PROBLEM | Find the string "Daily" in the entries and copy each line that has it.

[Stored data entries]
┄┄┄┄┄┄┄┄┄┄┄┄┄┄┄┄┄┄┄┄
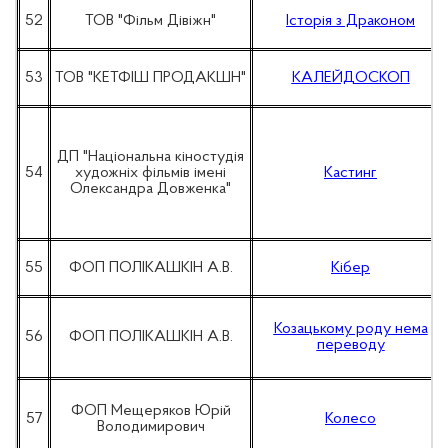
52
ТОВ "Фільм Дівіжн"
Історія з Драконом
53
ТОВ "КЕТФІШ ПРОДАКШН"
КАЛЕЙДОСКОП
ДП "Національна кіностудія
54
художніх фільмів імені
Кастинг
Олександра Довженка"
55
ФОП ПОЛІКАШКІН А.В.
Кібер
Козацькому роду нема
56
ФОП ПОЛІКАШКІН А.В.
переводу
ФОП Мещеряков Юрій
57
Колесо
Володимирович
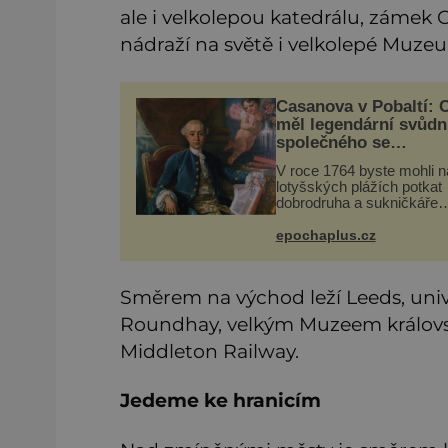
ale i velkolepou katedrálu, zámek C
nádraží na světě i velkolepé Muze
Casanova v Pobaltí: 
měl legendární svůdn
společného se
svobodnými zednáři?
V roce 1764 byste mohli n
lotyšských plážích potkat
dobrodruha a sukničkáře
Giacoma Casanovu. Jeho
cesta k Baltskému moři v
epochaplus.cz
nebyla turistickým výletem
ryze pracovní cestou se
zištnými úmysly.
Směrem na východ leží Leeds, univ
Roundhay, velkým Muzeem královský
Middleton Railway.
Jedeme ke hranicím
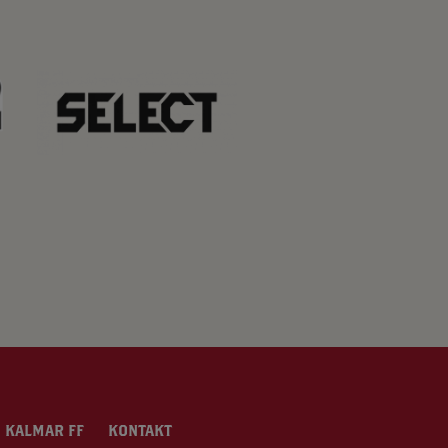
 KALMAR FF
KONTAKT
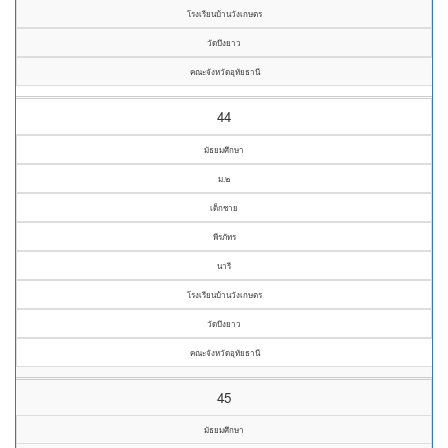
โรงเรียนบ้านวังเกษตร
วัดบึงยาว
คณะจังหวัดอุทัยธานี
44
มัธยมศึกษา
ม.๒
เด็กชาย
พีรภัทร
นารี
โรงเรียนบ้านวังเกษตร
วัดบึงยาว
คณะจังหวัดอุทัยธานี
45
มัธยมศึกษา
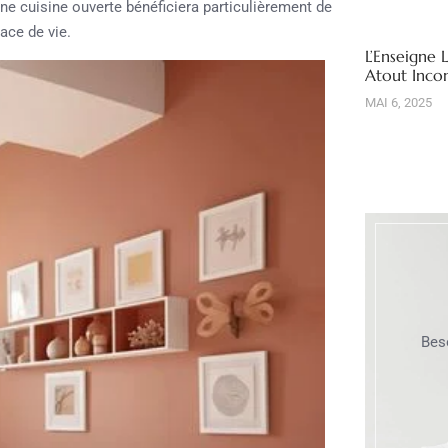
 cuisine ouverte bénéficiera particulièrement de
ace de vie.
L’Enseigne 
Atout Inco
MAI 6, 2025
Bes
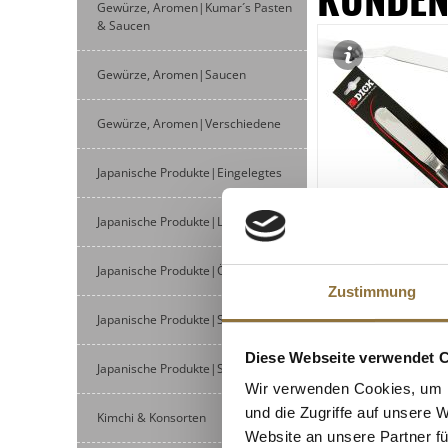
Gewürze, Aromen|Kumar´s Pasten
& Saucen
Gewürze, Aromen|Saucen
Gewürze, Aromen|Verschiedene
Japanische Produkte|Eingelegtes
Japanische Produkte|Lebensmittel
Japanische Produkte|Öle
KENNZEICHNUNGEN U. 
Zustimmung
Winkelpalette, 10
Japanische Produkte|Säfte
St
Diese Webseite verwendet 
Japanische Produkte|Saucen
Art.Nr.:44190
Wir verwenden Cookies, um I
€ 14,50
und die Zugriffe auf unsere 
Kimchi & Konsorten
Website an unsere Partner fü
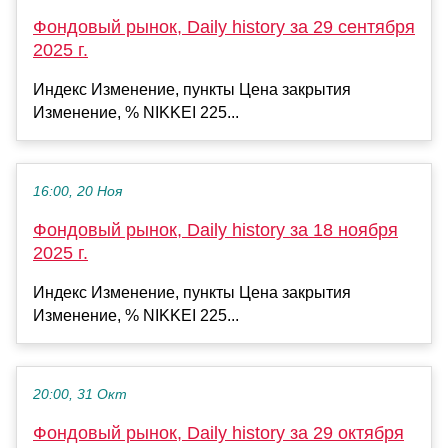
Фондовый рынок, Daily history за 29 сентября
2025 г.
Индекс Изменение, пункты Цена закрытия
Изменение, % NIKKEI 225...
16:00, 20 Ноя
Фондовый рынок, Daily history за 18 ноября
2025 г.
Индекс Изменение, пункты Цена закрытия
Изменение, % NIKKEI 225...
20:00, 31 Окт
Фондовый рынок, Daily history за 29 октября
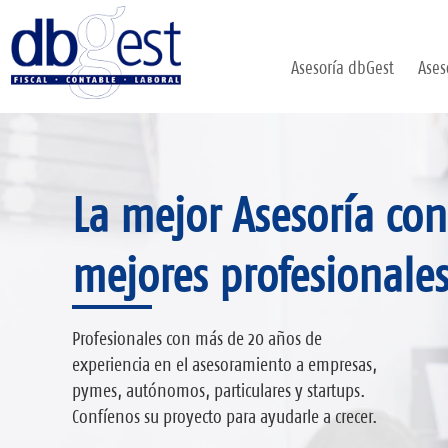
Asesoría dbGest
Ases
Asesoría Fiscal,
La mejor Asesoría con
Asesoría Integral a 
Contable, Laboral y
mejores profesionale
Legal
Evaluamos la situación y necesidades de cada
Profesionales con más de 20 años de
cliente para ofrecer un asesoramiento
experiencia en el asesoramiento a empresas,
personalizado, proactivo e integral
pymes, autónomos, particulares y startups.
Confíe en asesoría dbGest y encárguese sólo de
adelantándonos a sus necesidades.
Confíenos su proyecto para ayudarle a crecer.
gestionar su negocio, nosotros nos encargamos
del resto.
┄┄┄┄┄┄┄┄┄┄┄┄┄┄┄┄┄┄┄┄
TASK ANSWER |
Фондовый рынок, Daily history за 29 сентября
Фондовый рынок, Daily history за 18 ноября
Фондовый рынок, Daily history за 29 октября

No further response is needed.